W: In primo luogo, non ci interessa. Che cosa guadagneremmo noi? E che cosa, oltre tutto, guadagnereste voi da una cosa del genere? In questo momento non avete un bisogno vero e proprio di guide spirituali, dovete scavarvi la vostra strada da soli, dato che avete le capacità per farlo. Noi siamo qui fondamentalmente per studiare, ed incidentalmente per difendervi da possibili aggressioni da parte dei CTR (alieni nemici). Naturalmente, in questa seconda attività, ci fa comodo poter fruire di aiuto da parte di alcuni fra voi.
U: Come avete scelto le persone contattate?
W: In primo luogo, fra coloro che sono dotati di buon equilibrio mentale, di serenità, e di capacità di autocontrollo.
U: Bruno Salmaciccia, quindi.
W: Si, e non solo lui.
U: E che cosa mi dici di una fantomatica “polizia cosmica”, di cui mi ha accennato non ricordo più chi?
W: E’ una struttura analoga alla vostra, ad un livello più elevato, controllata da miei simili ad un livello superiore. Sono coloro che effettivamente controllano l’attività di quelli che chiamate CTR.
U: Già, tutte queste sigle del cavolo. E W56?
W: Francamente non lo so. Credo che 56 faccia riferimento all’anno 1956, anche se non ho ben chiaro che cosa sia successo di tanto importante quell’anno. Circa il W non ne ho la più pallida idea. Non è un’iniziale, perché sarebbe eventualmente l’iniziale del nome Weiros, i vostri CTR.
U: E CTR?
W: Idem. Non so cosa significhi, né chi abbia inventato questa sigla.

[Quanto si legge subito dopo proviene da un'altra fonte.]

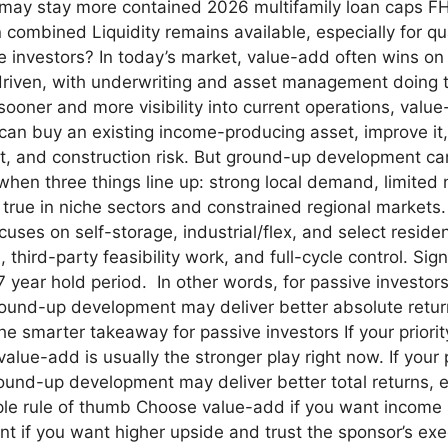
 may stay more contained 2026 multifamily loan caps FHF
combined Liquidity remains available, especially for qua
ive investors? In today’s market, value-add often wins o
 driven, with underwriting and asset management doing the
ooner and more visibility into current operations, value
n buy an existing income-producing asset, improve it, 
ent, and construction risk. But ground-up development ca
n three things line up: strong local demand, limited n
 true in niche sectors and constrained regional markets.
uses on self-storage, industrial/flex, and select residen
third-party feasibility work, and full-cycle control. Sig
 7 year hold period. In other words, for passive investo
ground-up development may deliver better absolute retu
he smarter takeaway for passive investors If your priority
 value-add is usually the stronger play right now. If you
ound-up development may deliver better total returns, e
ple rule of thumb Choose value-add if you want income
if you want higher upside and trust the sponsor’s exec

U: quante lingue terrestri parli?
W: Tedesco, inglese, italiano, cinese, hindi, russo, latino, sanscrito.
U: Anche latino e sanscrito?
W: Il sanscrito è una lingua splendida, così come il latino.
U: Swasti Uttara Devadam?
W: La tua pronuncia è assurda. D’altro canto, voi non sapete come si pronuncia veramente il sanscrito.

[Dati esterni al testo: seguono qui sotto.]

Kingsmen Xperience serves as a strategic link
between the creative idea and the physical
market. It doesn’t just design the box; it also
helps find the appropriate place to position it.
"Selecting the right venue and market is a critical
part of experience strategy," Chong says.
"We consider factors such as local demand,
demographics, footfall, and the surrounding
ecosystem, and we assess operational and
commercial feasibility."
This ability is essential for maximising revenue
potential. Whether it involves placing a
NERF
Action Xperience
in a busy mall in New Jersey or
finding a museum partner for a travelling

U: Dovremmo esserci comunque abbastanza vicini.
W: Si, scherzavo. Comunque, se ti interessa, posso farti avere delle registrazioni dell’epoca, ammesso che riesca a scoprire chi le possiede.
U: Probabilmente, in questo momento, mi interesserebbero di più registrazioni dell’egiziano classico.
W: Vedremo. Non ti prometto niente.
U: D’altra parte, la vostra tecnologia è relativamente semplice. Una volta ottenuta energia illimitata attraverso le batterie madri, non c’è nessuna difficoltà sostanziale a comprendere come funzionano le vostre apparecchiature.